「他这样的一个人,能囚禁祸世的师兄,并没有什么奇怪的。但要解开秘密,或许可以往去趟谜山秘境。」
长孙焘道:「本王与晏晏刚成亲那年,便在灵山遇过险,若是没有零在身边,一条命也都折了进去,而那害本王性命的东西,本王闻所未闻见所未见,你说灵山是秘境,本王相信。」
司马玄陌问道:「可需要立即着手查探?」
长孙焘道:「不必,此事只能你我知晓,旁人先别提起。他太能藏了,我们主动出击未必能打到他,得让他自己现身。如今还是先着手西戎的事要紧。

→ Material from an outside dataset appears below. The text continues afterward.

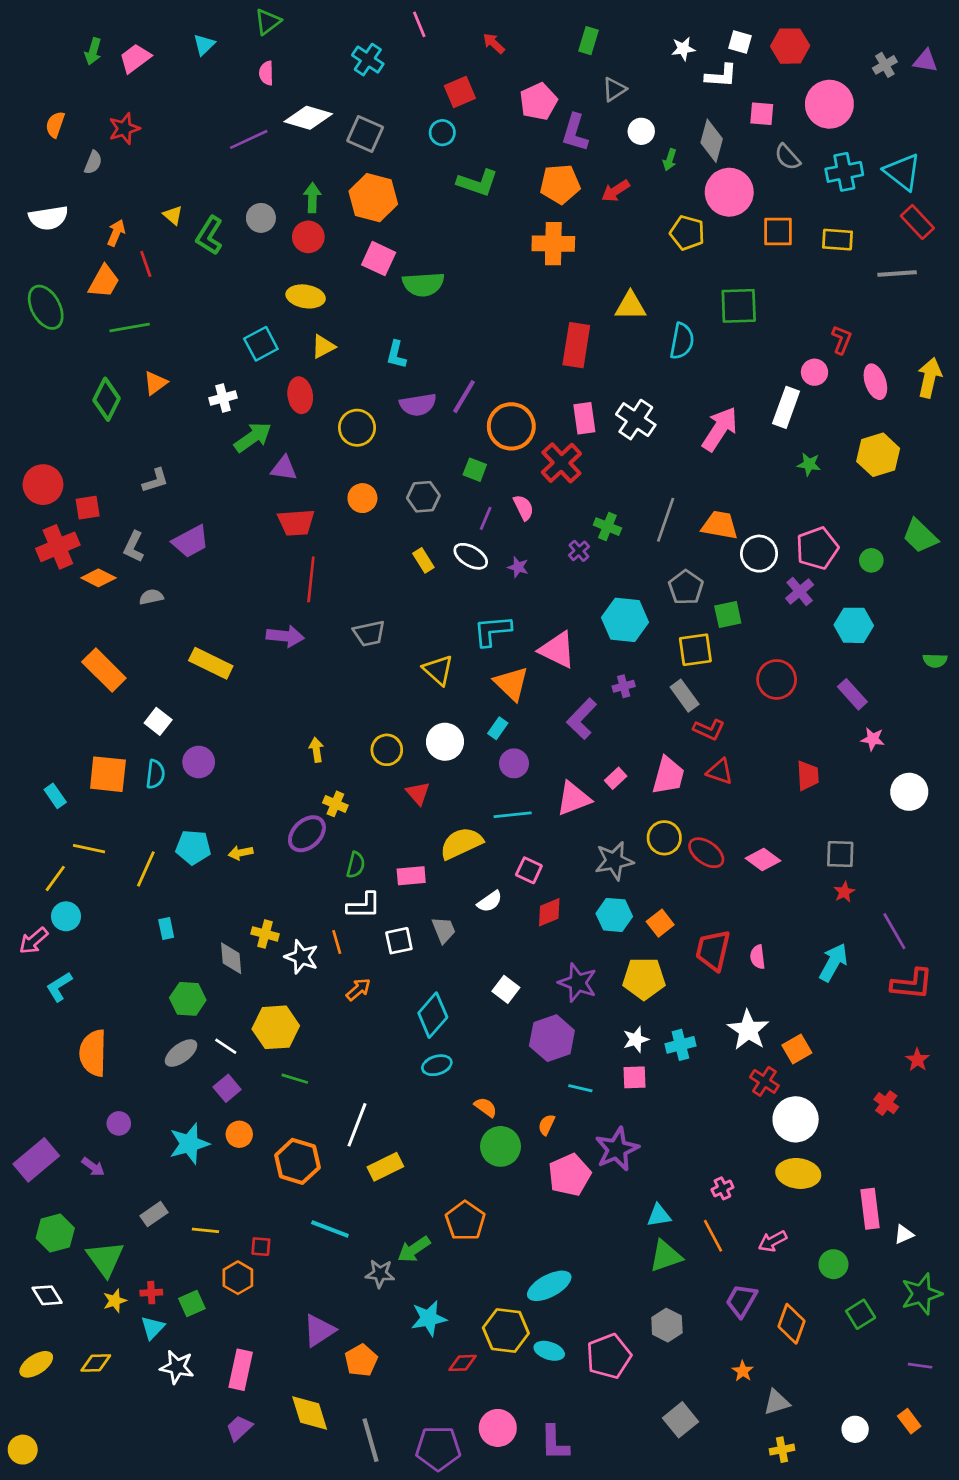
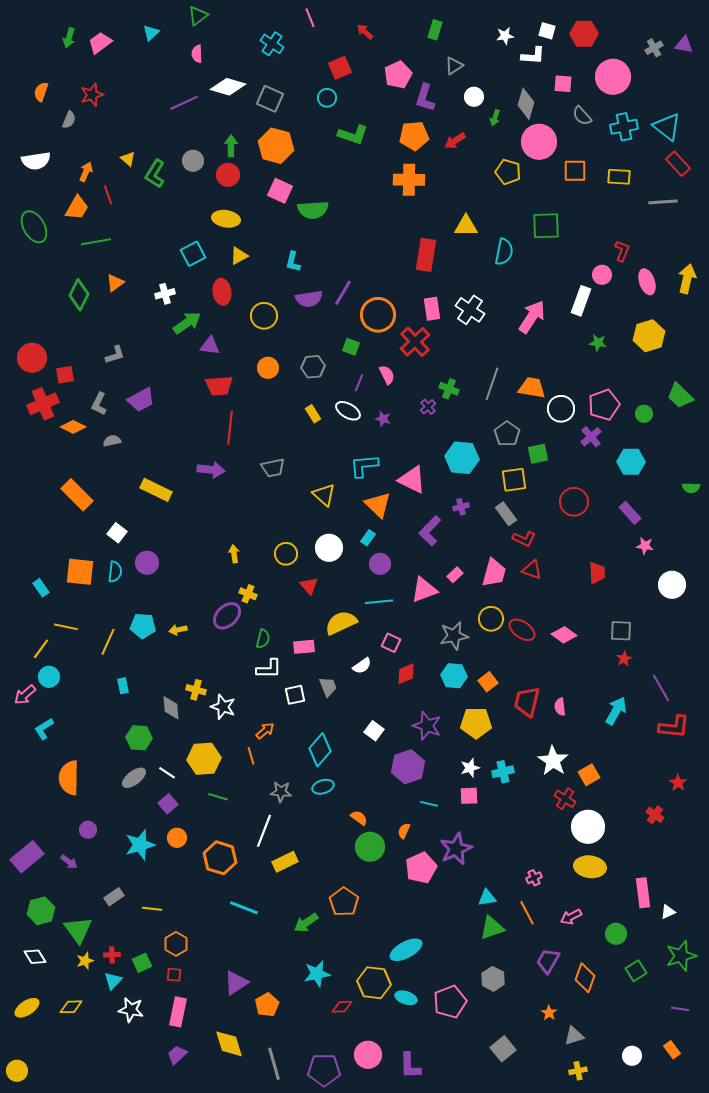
orange line: (337, 942) -> (251, 756), moved
red square: (261, 1247) -> (174, 975), moved
gray star: (380, 1274) -> (281, 792), moved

」
陆明邕道:「我也有个十分大胆的猜想,你说他有没有藏在西戎?」
长孙焘默了默,道:「这个很难说,毕竟西戎不成威胁,所以我们的注意力都没有放在上头,但西戎叛乱的时间点有些巧合,或许真在也说不准。」
司马玄陌道:「那就等阿六和薛巍把消息传回来,我们再商量下一步的行动。」
长孙焘颔首,道:「今日,多谢你。」
司马玄陌不以为意:「阿瑜是我妹妹,这些都是我该做的。」
长孙焘笑道:「你先下去歇着吧!好好养伤。」
司马玄陌行礼告退,准备回自己的院子休息,途中遇见风先生和小茜,他不想看到这小鲜花和老牛粪腻腻歪歪,索性折身去看望董实。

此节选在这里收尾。